Megan Frost, field hockey
• Why she was chosen: We’re just giving one regional award for field hockey since not all teams participate in the sport, but there is no doubt Frost is the correct choice. The four-time team MVP and all-state performer has led the Mustangs to three straight state titles, this one scoring the only goal in the 1-0 championship game to earn MVP honors and close out the Mustangs first-ever unbeaten season. The Stanford commit scored 34 goals and dished out 25 assists this season and ended her career with 115 total career goals and 85 career assists.
• What they’re saying: “For her to have the game-winner in a tight game kind of made it all come full circle,” Myers Park coach Erica Adcock said. “It kind of capped off a great season and a great career for her. It was special.”
Caroline Boyce, volleyball
• Why she was chosen: The Cougars went 11-4 this fall on the volleyball court and the four-year starter was perhaps the biggest reason why. Boyce did everything well for the Cougars, leading the team in kills (221) and service aces (32) while placing second on the team in digs (176). For her career, Boyce accumulated 804 digs, 710 kills and 166 aces.
• What they’re saying: “Caroline has been a player that knew what she wanted at an early age and committed to making herself better. She spent hours coming to preseason workouts,” said Carmel Christian coach Karen Bradbury. “She never missed an in-season practice in the six years I coached her. She always demonstrated self-discipline and strong work ethic by playing club volleyball, attending volleyball clinics, as well as taking private lessons on the side. She devoted herself to becoming better in all aspects of her game through hard work and dedication. Caroline’s strong Christian values are a gift to the other girls on the team. She leads through example and love.”

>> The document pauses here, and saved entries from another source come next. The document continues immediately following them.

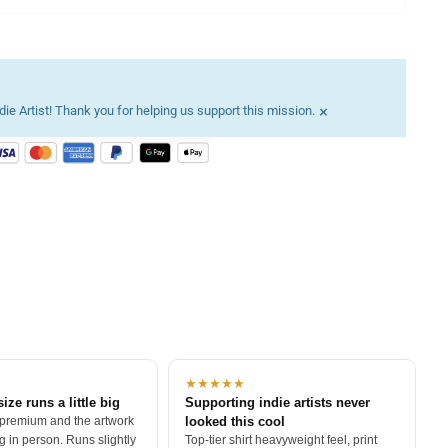
×
ie Artist! Thank you for helping us support this mission.
★★★★★
size runs a little big
Supporting indie artists never
 premium and the artwork
looked this cool
 in person. Runs slightly
Top-tier shirt heavyweight feel, print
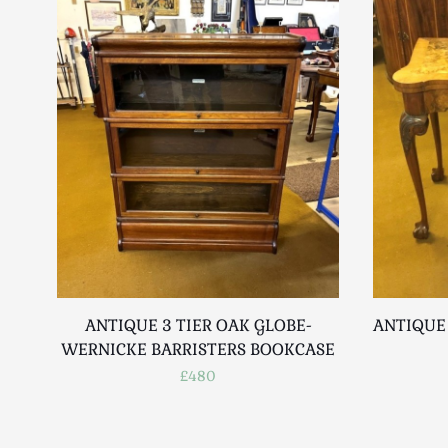
ANTIQUE 3 TIER OAK GLOBE-
ANTIQUE
WERNICKE BARRISTERS BOOKCASE
£480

Tate Arrington, girls cross country
• Why she was chosen: Arrington has quickly ascended to become one of the leaders of the pack as a freshman this year. She won the So. Meck 7 conference meet with a personal-best run of 19:56, which is the 23rd-fastest time recorded by a freshman in the state this season, but she didn’t stop there. Arrington blazed a 19:59 run at the western regional which was good for ninth place and broke 20 minutes at the state meet to place 47th. Big things are on the horizon for this talented freshman, who is the only rookie in any sport to win an award from Charlotte Media Group this fall.
• What they’re saying: “Tate made the transition from middle school athletics to the demands of high school varsity cross country without any problems or setbacks,” said Providence coach Steven Touranjoe. “She trained incredibly hard and was our number one runner all season, and I’m looking forward to building on her 19:57 PR for next season.”